Machine Learning and Physics

Machine Learning - A very short introduction

Machine Learning (ML) is a particular branch of a very broad discipline called Artificial Intelligence (AI). Whereas AI tries to solve the fundamental problem of "creating" a sentient or intelligent being from a silicon-based machine, or anything you could define as artificial in general, the problem with ML is somehow simpler.

The purpose of ML is, in fact, creating algorithms that are alternative to the usual way one would program a machine, to solve a problem. In a standard code, the computer runs a series of instructions one after the other, that is to say, it behaves like a blind slave who does exactly what he's told to do. After the execution of the code, the computer will have learnt nothing about the problem it was used to solve and will have no knowledge of the data that were passed to it. Therefore, the next time you will run the code on another set of parameters, your program will go exactly through the same sequence of steps, without there being a solution of continuity to this process.

This is a very simple strategy for solving problems that are structured in a repetitive and simple way. This approach, however, fails when you apply it to something that for your brain would be extremely easy. As a banal example, if I asked you to compute the following sum to you or a seven-year-old kid, you would be able to do it practically instantly

4+5=?

On the other hand, if I were to ask you to compute the following sum, it would most likely take you more time than the previous one, and an awful lot of time more time than it would take a computer.

1935428762456 + 42649955246 = ?

Yet, the practical things you have to do are exactly the same. This is because computers are extremely optimised to perform arithmetical operations such as the one above, and can do that in a minuscule fraction of a second. Our brains are, however, specialised in other types of operations. For instance, here's a picture of a red panda, one of my favourite animals living on this planet.

Image from the Binder Park Zoo website

If I asked you which of the following pictures has a red panda in, you would be able to give me an answer immediately. A computer programmed in the usual way would not be able to give me a sensible answer at all, it could only retrieve a random choice.

Images by Joseph Nebus and Mathias Appel (Flickr) respectively

This happens because if you had no idea what a red panda looked like before you saw the picture above, after having experienced that picture, you now have a knowledge of what that animal looks like. In the second iterations of my showing pictures to you, you had stored this information in your brain, and you were able to use it to answer the question. That is to say, your "state" before and after looking at that first picture and being told what it contained changed.

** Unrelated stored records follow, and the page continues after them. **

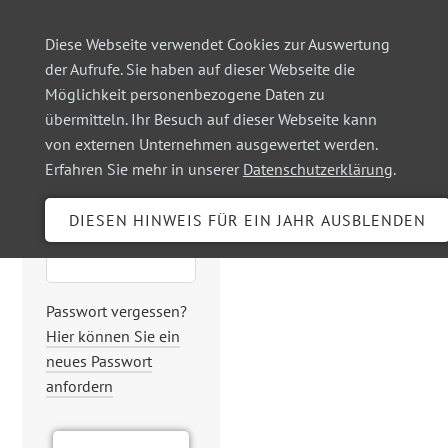
Diese Webseite verwendet Cookies zur Auswertung
der Aufrufe. Sie haben auf dieser Webseite die
Möglichkeit personenbezogene Daten zu
Login
übermitteln. Ihr Besuch auf dieser Webseite kann
von externen Unternehmen ausgewertet werden.
Erfahren Sie mehr in unserer
Datenschutzerklärung
.
Benutzername
Passwort
Passwort vergessen?
Hier können Sie ein
neues Passwort
anfordern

As said previously, a normal implementation of a program on a computer is not able to do this, it could only scan through the pixel and try to find a previously defined pattern to match. This could cover one particular image, but it won't be enough to try and find a red panda in any image I supply to the program, which is however what your brain would be able to do. We can exploit, however, a similar approach to what your brain is doing, that is to say, we want to try and find a way to let the computer memorise what characteristics a picture must have in order to contain a red panda.

 

Artificial Neural Networks - A way to mimic the human brain

An approach that can be used to solve such problems on a computer is to use so-called Artificial Neural Networks (ANN). These are structures that were first thought of in the 1950s, and later developed and put to practical use in recent years thanks to the advancements in computational power and memory access. Their structure, at its basis, is a series of layers of so-called neurons. Neurons are simple objects that take many inputs, make a weighted average of them (that is to say, they sum the product of each of the values with a corresponding weight), and then compute a function of this result.

Image from ​https://www.analyticsvidhya.com/blog/2016/08/evolution-core-concepts-dee...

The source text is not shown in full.